Text-to-Speech (TTS) Providers

Text-to-Speech (TTS) Providers

dIKta.me implements a flexible, multi-tier execution strategy for Text-to-Speech (TTS) generation, enabling offline local inference via ONNX and high-quality cloud generation through a unified provider interface.

Provider Architecture

All TTS engines implement the ITTSProvider interface, allowing the TtsSpeaker service to route requests seamlessly.

public interface ITTSProvider : IDisposable
{
    string ProviderName { get; }
    bool SupportsStreaming { get; }

    /// <summary>Synthesize text to audio bytes (full generation).</summary>
    Task<TtsResult> SynthesizeAsync(
        string text,
        string? voiceId = null,
        CancellationToken cancellationToken = default);

    /// <summary>Check if the provider is ready (model loaded / API reachable).</summary>
    Task<bool> IsAvailableAsync(CancellationToken cancellationToken = default);
}

The TtsResult encapsulates the synthesized audio along with metadata, including the PCM/WAV byte array, sample rate, and generation latency.

Available Providers

KokoroTtsProvider (Local)

The default local provider utilizes KokoroSharp, wrapping the highly efficient Kokoro-ONNX models (82M parameters).

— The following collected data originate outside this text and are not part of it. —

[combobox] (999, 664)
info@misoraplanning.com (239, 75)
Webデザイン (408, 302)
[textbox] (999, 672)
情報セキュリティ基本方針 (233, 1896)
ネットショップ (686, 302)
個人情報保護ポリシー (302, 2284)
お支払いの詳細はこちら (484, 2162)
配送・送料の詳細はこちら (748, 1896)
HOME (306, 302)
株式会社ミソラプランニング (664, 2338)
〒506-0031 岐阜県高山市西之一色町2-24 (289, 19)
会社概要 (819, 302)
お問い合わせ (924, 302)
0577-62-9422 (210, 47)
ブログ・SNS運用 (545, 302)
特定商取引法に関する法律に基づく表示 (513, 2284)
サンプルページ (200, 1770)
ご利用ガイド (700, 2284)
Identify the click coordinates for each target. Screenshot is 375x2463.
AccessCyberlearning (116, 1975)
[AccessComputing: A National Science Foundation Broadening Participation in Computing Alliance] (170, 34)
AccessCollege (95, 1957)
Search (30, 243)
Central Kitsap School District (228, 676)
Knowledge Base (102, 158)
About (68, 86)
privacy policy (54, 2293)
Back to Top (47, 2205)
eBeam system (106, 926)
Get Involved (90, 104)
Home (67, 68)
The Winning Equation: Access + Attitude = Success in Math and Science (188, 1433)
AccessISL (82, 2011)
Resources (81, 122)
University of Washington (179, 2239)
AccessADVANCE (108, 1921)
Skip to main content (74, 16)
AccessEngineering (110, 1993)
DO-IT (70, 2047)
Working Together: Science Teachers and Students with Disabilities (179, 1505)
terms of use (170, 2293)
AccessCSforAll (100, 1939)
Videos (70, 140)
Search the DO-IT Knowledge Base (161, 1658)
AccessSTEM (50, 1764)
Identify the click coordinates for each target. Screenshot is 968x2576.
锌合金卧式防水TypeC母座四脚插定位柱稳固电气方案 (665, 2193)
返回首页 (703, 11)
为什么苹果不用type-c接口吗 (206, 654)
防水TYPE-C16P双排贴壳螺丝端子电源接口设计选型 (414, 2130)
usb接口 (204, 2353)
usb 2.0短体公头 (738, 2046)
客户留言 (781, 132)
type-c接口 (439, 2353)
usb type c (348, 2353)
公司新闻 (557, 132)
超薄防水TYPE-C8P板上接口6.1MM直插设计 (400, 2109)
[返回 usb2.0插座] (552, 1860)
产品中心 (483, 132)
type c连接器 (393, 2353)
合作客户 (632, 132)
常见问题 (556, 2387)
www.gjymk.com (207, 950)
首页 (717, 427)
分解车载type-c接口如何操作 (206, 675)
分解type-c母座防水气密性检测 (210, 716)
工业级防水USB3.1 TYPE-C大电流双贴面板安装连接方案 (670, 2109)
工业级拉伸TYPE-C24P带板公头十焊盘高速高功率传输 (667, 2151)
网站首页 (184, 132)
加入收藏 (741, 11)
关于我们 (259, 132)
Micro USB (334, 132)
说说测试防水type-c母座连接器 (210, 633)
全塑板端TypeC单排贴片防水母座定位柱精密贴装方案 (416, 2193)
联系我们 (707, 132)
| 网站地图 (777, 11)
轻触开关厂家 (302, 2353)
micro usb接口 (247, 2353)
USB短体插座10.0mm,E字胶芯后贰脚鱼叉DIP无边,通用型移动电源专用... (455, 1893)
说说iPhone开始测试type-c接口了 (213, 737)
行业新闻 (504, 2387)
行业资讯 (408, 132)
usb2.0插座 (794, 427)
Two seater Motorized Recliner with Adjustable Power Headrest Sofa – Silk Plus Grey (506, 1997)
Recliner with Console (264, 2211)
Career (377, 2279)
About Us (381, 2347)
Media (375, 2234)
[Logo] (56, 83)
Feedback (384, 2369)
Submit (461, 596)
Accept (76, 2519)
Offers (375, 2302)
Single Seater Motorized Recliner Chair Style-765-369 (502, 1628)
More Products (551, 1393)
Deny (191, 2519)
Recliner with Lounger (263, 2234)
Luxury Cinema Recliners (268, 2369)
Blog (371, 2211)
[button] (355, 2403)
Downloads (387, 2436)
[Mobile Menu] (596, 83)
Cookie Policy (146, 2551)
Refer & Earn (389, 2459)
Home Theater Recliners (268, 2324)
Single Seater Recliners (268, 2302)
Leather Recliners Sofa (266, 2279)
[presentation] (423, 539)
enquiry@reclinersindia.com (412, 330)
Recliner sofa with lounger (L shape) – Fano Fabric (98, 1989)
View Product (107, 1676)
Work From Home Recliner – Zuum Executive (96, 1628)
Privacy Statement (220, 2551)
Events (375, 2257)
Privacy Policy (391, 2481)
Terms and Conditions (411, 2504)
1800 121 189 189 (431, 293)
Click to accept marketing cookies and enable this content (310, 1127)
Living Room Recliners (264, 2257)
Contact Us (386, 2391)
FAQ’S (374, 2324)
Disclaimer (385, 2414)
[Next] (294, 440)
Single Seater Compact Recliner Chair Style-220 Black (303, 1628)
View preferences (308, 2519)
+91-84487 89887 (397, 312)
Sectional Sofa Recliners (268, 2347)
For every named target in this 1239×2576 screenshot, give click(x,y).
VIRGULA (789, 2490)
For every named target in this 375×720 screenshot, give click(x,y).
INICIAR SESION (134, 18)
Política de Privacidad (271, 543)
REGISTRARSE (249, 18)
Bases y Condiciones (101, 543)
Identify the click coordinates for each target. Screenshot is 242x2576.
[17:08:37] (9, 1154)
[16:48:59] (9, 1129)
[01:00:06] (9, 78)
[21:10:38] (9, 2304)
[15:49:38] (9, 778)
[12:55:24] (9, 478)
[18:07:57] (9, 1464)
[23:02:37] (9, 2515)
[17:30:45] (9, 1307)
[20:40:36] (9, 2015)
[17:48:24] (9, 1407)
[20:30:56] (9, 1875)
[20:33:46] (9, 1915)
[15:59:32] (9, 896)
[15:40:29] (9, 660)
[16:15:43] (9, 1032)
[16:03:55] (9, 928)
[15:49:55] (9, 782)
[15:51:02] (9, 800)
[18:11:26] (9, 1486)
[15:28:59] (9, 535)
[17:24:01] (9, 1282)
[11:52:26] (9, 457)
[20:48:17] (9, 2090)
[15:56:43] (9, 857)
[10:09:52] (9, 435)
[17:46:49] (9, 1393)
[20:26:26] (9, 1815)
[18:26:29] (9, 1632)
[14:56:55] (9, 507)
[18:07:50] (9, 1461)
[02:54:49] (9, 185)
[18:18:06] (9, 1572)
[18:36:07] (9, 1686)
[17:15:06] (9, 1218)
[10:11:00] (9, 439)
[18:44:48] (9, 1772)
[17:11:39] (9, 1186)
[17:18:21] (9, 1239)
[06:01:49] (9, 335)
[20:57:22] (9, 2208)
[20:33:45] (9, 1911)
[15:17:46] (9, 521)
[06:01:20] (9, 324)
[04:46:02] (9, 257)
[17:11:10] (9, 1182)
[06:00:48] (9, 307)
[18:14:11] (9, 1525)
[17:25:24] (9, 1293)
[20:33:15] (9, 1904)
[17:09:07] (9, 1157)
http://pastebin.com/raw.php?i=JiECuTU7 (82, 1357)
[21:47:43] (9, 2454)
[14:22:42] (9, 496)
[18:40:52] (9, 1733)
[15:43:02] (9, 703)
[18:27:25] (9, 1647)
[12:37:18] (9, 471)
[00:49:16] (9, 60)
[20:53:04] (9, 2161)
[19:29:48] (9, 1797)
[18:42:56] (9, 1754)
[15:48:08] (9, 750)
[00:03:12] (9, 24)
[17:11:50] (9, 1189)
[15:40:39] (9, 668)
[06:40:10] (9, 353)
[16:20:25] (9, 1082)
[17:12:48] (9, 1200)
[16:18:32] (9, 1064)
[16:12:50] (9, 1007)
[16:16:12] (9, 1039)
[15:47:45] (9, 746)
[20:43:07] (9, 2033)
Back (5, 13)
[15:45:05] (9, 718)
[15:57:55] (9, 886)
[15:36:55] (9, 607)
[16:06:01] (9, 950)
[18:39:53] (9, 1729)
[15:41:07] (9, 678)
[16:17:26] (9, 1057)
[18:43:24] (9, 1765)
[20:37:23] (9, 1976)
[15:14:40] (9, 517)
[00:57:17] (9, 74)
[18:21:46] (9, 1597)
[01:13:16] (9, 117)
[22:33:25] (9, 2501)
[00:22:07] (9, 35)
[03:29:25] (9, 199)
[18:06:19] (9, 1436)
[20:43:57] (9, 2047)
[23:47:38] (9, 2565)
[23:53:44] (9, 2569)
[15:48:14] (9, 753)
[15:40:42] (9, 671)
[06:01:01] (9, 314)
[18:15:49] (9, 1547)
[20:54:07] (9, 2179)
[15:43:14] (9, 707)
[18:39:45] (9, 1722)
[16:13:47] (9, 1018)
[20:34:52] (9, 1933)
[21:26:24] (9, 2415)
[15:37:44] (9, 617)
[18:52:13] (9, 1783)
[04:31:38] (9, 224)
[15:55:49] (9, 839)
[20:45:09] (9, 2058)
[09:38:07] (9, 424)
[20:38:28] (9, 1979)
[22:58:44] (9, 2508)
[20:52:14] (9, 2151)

  • Execution: Runs in-process with zero external dependencies.
  • Variants: Supports int8 (88 MB), fp16 (169 MB), and fp32 (310 MB) precision models via Microsoft.ML.OnnxRuntime.
  • Latency: Generates speech typically in 300–500ms.
  • License compliance: Kokoro's internal consumption of the GPLv3 eSpeak-NG phonemizer is isolated to process invocations under "mere aggregation," requiring only attribution.

DeepgramTtsProvider (Cloud Default)

Leverages the existing Deepgram .NET SDK integration to execute the Aura-2 TTS models using the same API key deployed for the primary dictate STT operations. Provides 90-200ms TTFB across HTTP/WebSockets.

InworldTtsProvider & OpenAITtsProvider (Premium Cloud)

Implements standard REST clients for external HTTP integrations using standard ASP.NET HttpClient patterns. Authentication keys are dynamically injected via DPAPI SecureStorage.

Lifecycle and Routing

The TTSProviderFactory initializes and caches ITTSProvider instances to prevent redundant allocations or constant re-loading of local ONNX models.

During playback requests, the TTSRouter evaluates the active application TtsSettings. It dynamically falls back to alternate providers if the chosen API is unavailable or if the local model has failed to initialize.

Audio Player Pipeline

Audio is subsequently streamed directly through the TtsPlayerService leveraging NAudio's WasapiOut. The player instance seamlessly synchronizes with the AudioDucker to drop the system volume of background applications during active playback. Playback can be interrupted instantaneously by evaluating hotkey states or application state transitions (e.g. initiating a new dictation instance).

Text Sanitization

Raw Markdown from LLM responses is heavily sanitized via the static TextCleaner class before processing. This strips header (#) markers, transforms list bullets into pauses, expands common symbols ($ to "dollars"), and aggressively truncates excessively long output boundaries prior to inference.